Оливия вздернула подбородок:
– В таком случае я хочу тебя кое о чем попросить. Я пришлю тебе записку через пару недель, если мои женские дни не придут вовремя. А если придут… что ж, я понимаю, наш разлад не освобождает меня от обязанности родить тебе наследника. Но прошу тебя, дай мне немного побыть одной. Мне… мне будет легче видеть тебя спустя некоторое время.
Его наследник. Во всей этой кутерьме он совсем упустил из виду такую возможность. Быть может, уже сейчас она носит под сердцем их дитя.
И снова она выбила его из равновесия. Он мог бы поклясться, что ничем не выдал своего душевного волнения, но, по-видимому, она читала его как открытую книгу. Взгляд ее сделался пустым и холодным, словно скованное льдом озеро.
Развернувшись, Оливия похромала прочь. Лакей помог ей забраться в карету, и она плавно тронулась с места.
Дейн смотрел, как вереница карет покатила по длинной подъездной аллее и скрылась из виду за поворотом. Сзади подошли Нейт со Стентоном.
– Ну что, трогаем?
Дейн кивнул. Его поклажу уже вынули из кареты и привязали к седлу. Молча взяв поводья Галаада, он сел в седло и присоединился к остальным, потрусив по подъездной аллее.
В разлуке с Оливией из его головы выветрится вся шелуха, а разум обретет покой. Да, так оно и будет.
В свое время.
Физическая больтолько помогала прояснить мысли.
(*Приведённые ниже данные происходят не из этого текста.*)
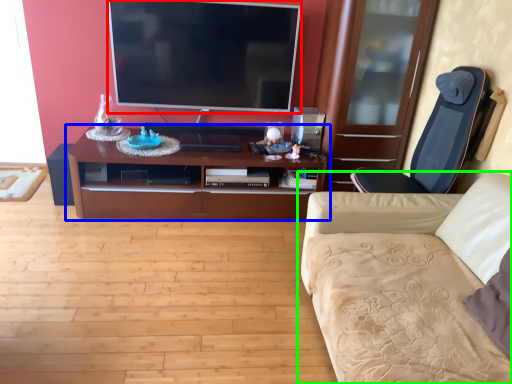 Question: Which is nearer to the television (highlighted by a red box)? cabinetry (highlighted by a blue box) or studio couch (highlighted by a green box).

Choices:
 (A) cabinetry
 (B) studio couch

Answer: (A) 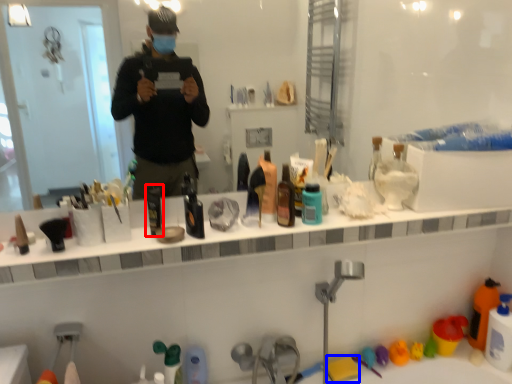 Question: Which object appears farthest to the camera in this image, mouthwash (highlighted by a red box) or toy (highlighted by a blue box)?

Choices:
 (A) mouthwash
 (B) toy

Answer: (B) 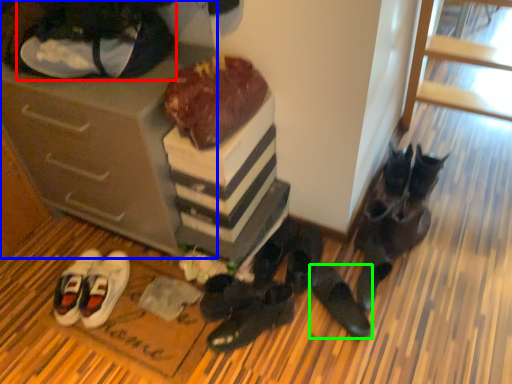 Question: Which is nearer to the footwear (highlighted by a red box)? cabinetry (highlighted by a blue box) or footwear (highlighted by a green box).

Choices:
 (A) cabinetry
 (B) footwear

Answer: (A) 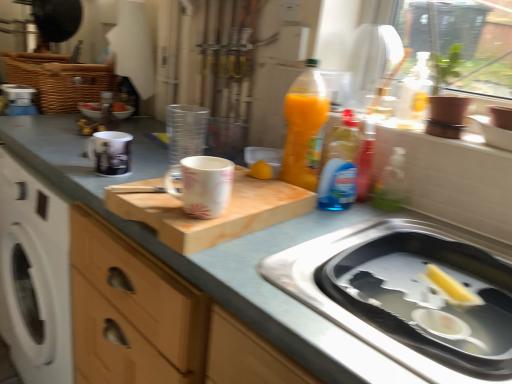 Question: Is metallic silver bottle at upper center, which ranks as the second bottle in front-to-back order, in front of wooden cutting board at center?

Choices:
 (A) no
 (B) yes

Answer: (A)

Question: Considering the relative positions of metallic silver bottle at upper center, positioned as the first bottle in left-to-right order, and wooden cutting board at center in the image provided, is metallic silver bottle at upper center, positioned as the first bottle in left-to-right order, to the right of wooden cutting board at center from the viewer's perspective?

Choices:
 (A) no
 (B) yes

Answer: (A)

Question: Is metallic silver bottle at upper center, the second bottle positioned from the bottom, shorter than wooden cutting board at center?

Choices:
 (A) yes
 (B) no

Answer: (B)

Question: Considering the relative sizes of metallic silver bottle at upper center, which ranks as the second bottle in front-to-back order, and wooden cutting board at center in the image provided, is metallic silver bottle at upper center, which ranks as the second bottle in front-to-back order, wider than wooden cutting board at center?

Choices:
 (A) yes
 (B) no

Answer: (B)

Question: Is there a large distance between metallic silver bottle at upper center, marked as the 1th bottle in a top-to-bottom arrangement, and wooden cutting board at center?

Choices:
 (A) no
 (B) yes

Answer: (A)

Question: From the image's perspective, is translucent plastic bottle at upper center, which is the second bottle from top to bottom, positioned above or below yellow rubber duck at sink right?

Choices:
 (A) above
 (B) below

Answer: (A)

Question: Is translucent plastic bottle at upper center, the 2th bottle in the left-to-right sequence, wider or thinner than yellow rubber duck at sink right?

Choices:
 (A) wide
 (B) thin

Answer: (A)

Question: In terms of height, does translucent plastic bottle at upper center, marked as the 2th bottle in a back-to-front arrangement, look taller or shorter compared to yellow rubber duck at sink right?

Choices:
 (A) short
 (B) tall

Answer: (B)

Question: From a real-world perspective, is translucent plastic bottle at upper center, the 2th bottle in the left-to-right sequence, physically located above or below yellow rubber duck at sink right?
После каждого подпрыгивания кареты на ухабах по бедру Оливии снова прокатывался бурный поток нестерпимой боли. Подвеска у кареты была самой лучшей, какую можно только купить за деньги, да и Эррол поклялся везти ее со всей осторожностью, но теперь она поняла, что сглупила, решив путешествовать. Последние несколько часов были сущим адом. До Челтнема осталось еще часа три-четыре. Ей ни за что их не пережить.
Глупая гордыня и отчаяние толкнули ее на то, чтобы объявить себя здоровее, чем она была на самом деле. Ее пугала перспектива пролежать в кровати еще несколько дней, пока Петти изводит ее своей заботой, а Дейн расхаживает где-то по дому. Невыносимо было ощущать его присутствие, но не видеть его, зная то, что ей открылось…
Она слышала каждое слово из его рассказа об отце и поняла, что надежды нет. Дейн считал любовь слабостью, болезнью, позорным пятном, которое надо смыть с души.
Она лежала там, слушала и понимала, что ей не нужна такая любовь, на которую способен Дейн.
Оливия решила, что прекрасно проживет в одиночестве. Очень долгое время она была одинока, даже при жизни Уолтера. Это было ее привычное состояние.
Правда, малоприятное.
Она обхватила руками живот, думая о том, что уготовило ей будущее. Может статься, она уже понесла. Если Дейну не нужен ее ребенок, она вырастит его сама, в Челтнеме. Она запретила себе думать о том, как все сложится, если Дейну все-таки нужен ее ребенок. Если она родит мальчика, разумеется, он от него не откажется. Что происходит в том случае, если влиятельному лорду нужен ее ребенок, а она сама – нет?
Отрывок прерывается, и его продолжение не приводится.